Hair analysis for drugs of abuse. VII. The incorporation rates of cocaine, benzoylecgonine and ecgonine methyl ester into rat hair and hydrolysis of cocaine in rat hair.

We studied the incorporation rates of cocaine and its major metabolites, benzoylecgonine (BE) and ecgonine methylester (EME), into hair from blood. It was demonstrated in our previous report (Nakahara et al. 1992a) that the incorporation rate of cocaine from blood into hair was much higher than those of BE and EME following administration of cocaine. In this study, the incorporation rates of these drugs into rat hair were investigated following independent administration of BE and EME at 10 mg/kg per day for 5 days, and co-administration of cocaine, BE-d3 and EME-d3 at 3, 0.5 and 0.5 mg/kg per day for 10 days. When BE and EME were administered to rats independently, levels of both these drugs were hardly detectable or quite low in hair, though their AUCs in plasma were very high. On co-administration of cocaine, BE-d3 and EME-d3, the deuterium labeled metabolites in hair were negligibly lower in comparison with the unlabeled ones and in particular the concentration of BE in rat hair was significantly higher than that of BE-d3 although the AUC of BE-d3 was higher than that of BE. It was concluded that the incorporation rates of BE and EME into hair were very low in comparison with that of cocaine and most of the BE detected in hair would be a hydrolytic product derived from cocaine in hair matrix after incorporation.

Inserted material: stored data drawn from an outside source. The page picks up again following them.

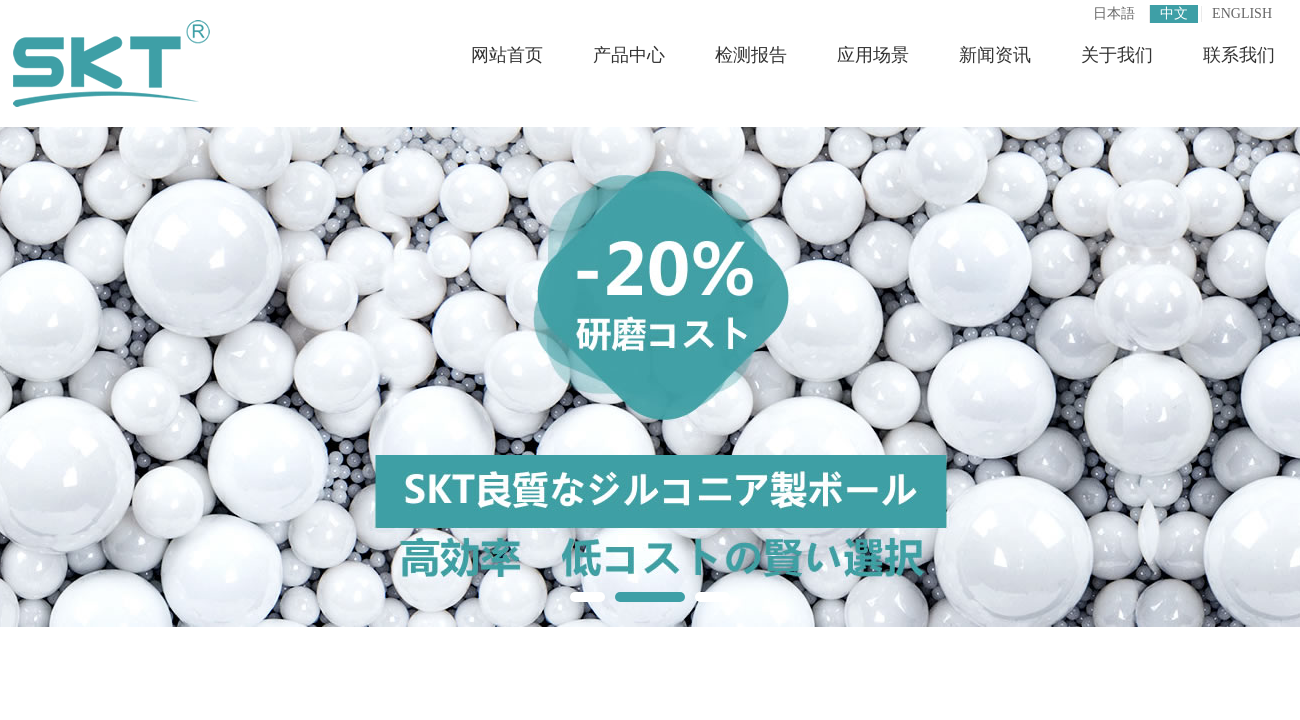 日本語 (1114, 13)
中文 (1174, 13)
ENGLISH (1242, 13) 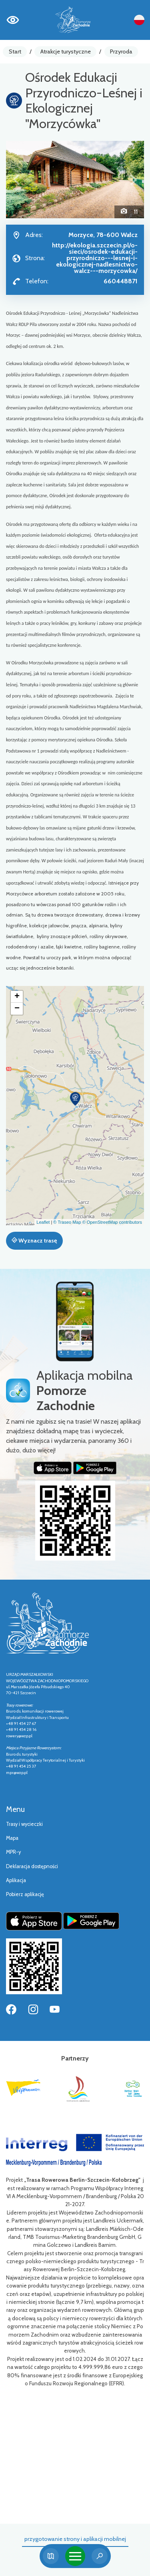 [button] (16, 179)
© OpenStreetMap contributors (112, 1222)
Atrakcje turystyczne (65, 51)
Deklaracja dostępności (32, 1866)
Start (15, 51)
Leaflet (43, 1222)
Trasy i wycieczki (24, 1824)
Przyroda (121, 51)
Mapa (12, 1838)
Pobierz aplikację (25, 1894)
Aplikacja (16, 1880)
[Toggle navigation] (75, 2556)
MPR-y (13, 1852)
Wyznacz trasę (34, 1240)
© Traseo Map (67, 1222) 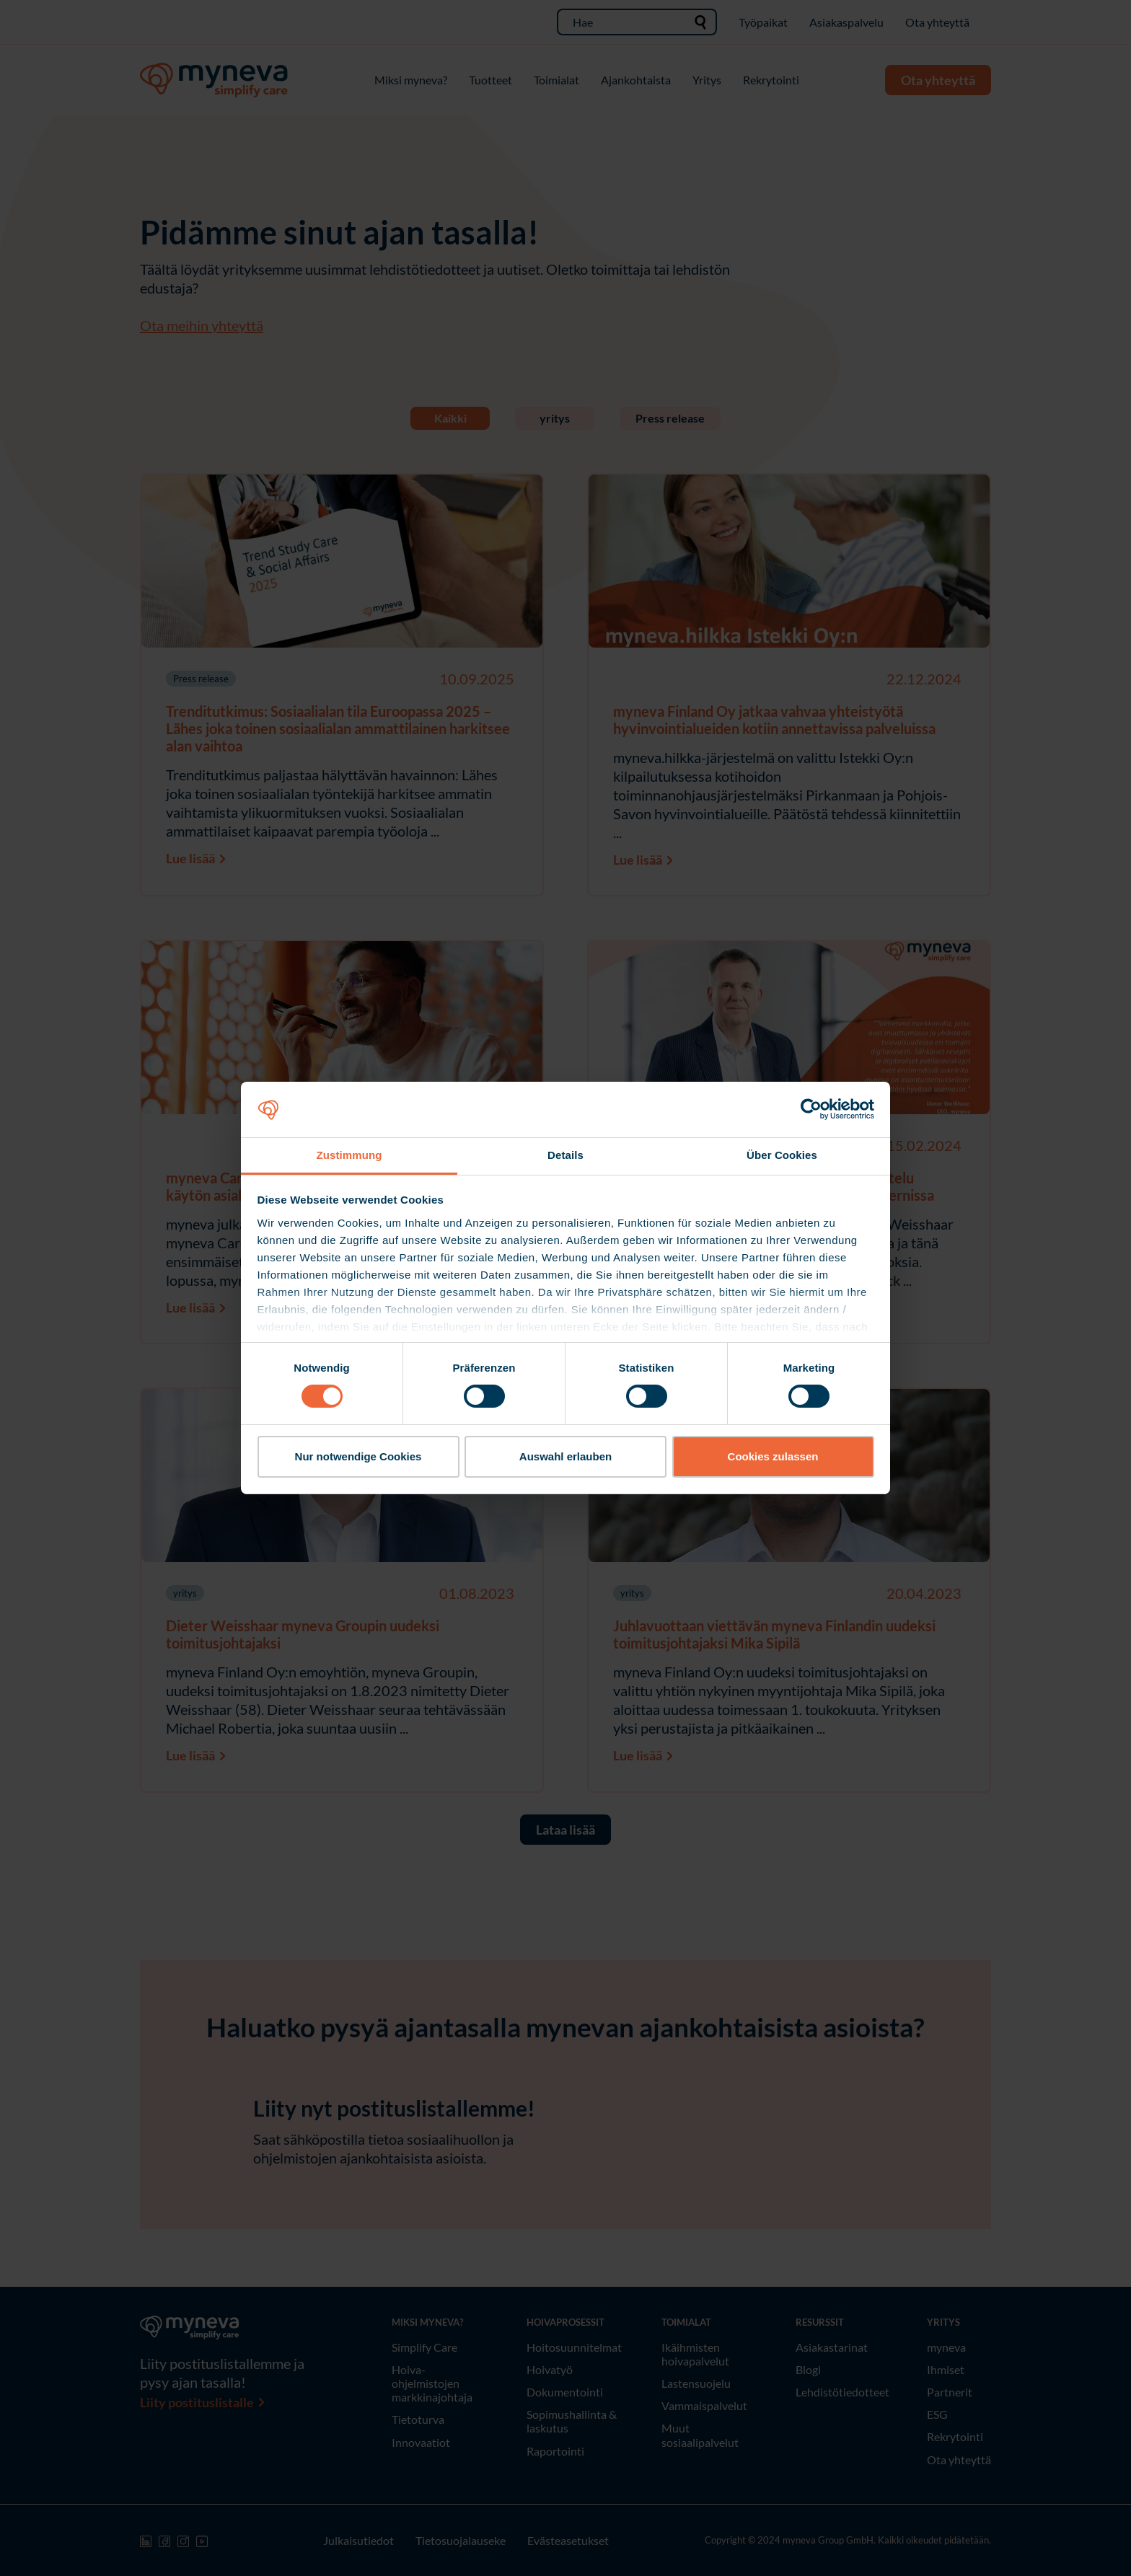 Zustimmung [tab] (349, 1155)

Hair analysis for Drug Abuse XV. Disposition of 3,4-methylenedioxymethamphetamine (MDMA) and its related compounds into rat hair and application to hair analysis for MDMA abuse

In order to clarify the mechanism of drug incorporation into hair, disposition of 3,4-methylenedioxyamphetamine (MDA), 3,4-methylenedioxymethamphetamine (MDMA), 3,4-methylenedioxyethylamphetamine (MDEA), 3-methoxy-4,5-methylenedioxyamphetamine (MMDA) and metabolites of MDMA, 4-hydroxy-3-methoxyamphetamine (HMAP) and 4-hydroxy-3-methoxymethamphetamine (HMMA), into hair was investigated with an animal model. After the intraperitoneal administration of those six drugs to pigmented hairy rats (5 mg/kg/day, 10 days, n = 3), the parent compounds and their metabolites in the rat plasma (5, 15, 30, 60, 120, 360 min after administration) and in the newly grown rat hair for 4 weeks were determined by GC/MS-SIM. When the ratio of hair concentration to area under the concentration versus time curves (AUCs) in plasma was represented as an index of incorporation rate (ICR) of drugs into hair, the order of ICRs was HMAP < MDA < HMMA < MDMA < MDEA < MMDA. In the comparison between MDA, MDMA and MDEA, their ICRs increased according to the length of carbon branches from proton to ethyl at the N position. From the point of view that the ICRs of MMDA was 2.3 times as much as that of MDA, the methoxy group on the benzene ring seemed to serve as a positive factor for the ICR. However, the ICRs of 4-hydroxy-3-methoxy compounds, HMAP and HMMA, were lower in comparison with those of MDA and MDMA, respectively. On the other hand, the ICRs of MDA, MDMA and MDEA were 5.5-6.1 times larger than those of amphetamine, methamphetamine and ethylamphetamine, suggesting that the methylenedioxy group on the benzene ring raises their ICRs very positively. Moreover, in order to apply the results from the animal experiments to human cases, the scalp hair samples of seven MDMA abusers were analyzed. MDMA and its metabolites, MDA; were simultaneously detected in all the samples by GC/MS. In the two samples, MDEA was found in addition to MDMA and MDA. It was shown that a hair sample is a good specimen for the confirmation of retrospective use of methylenedioxyamphetamines.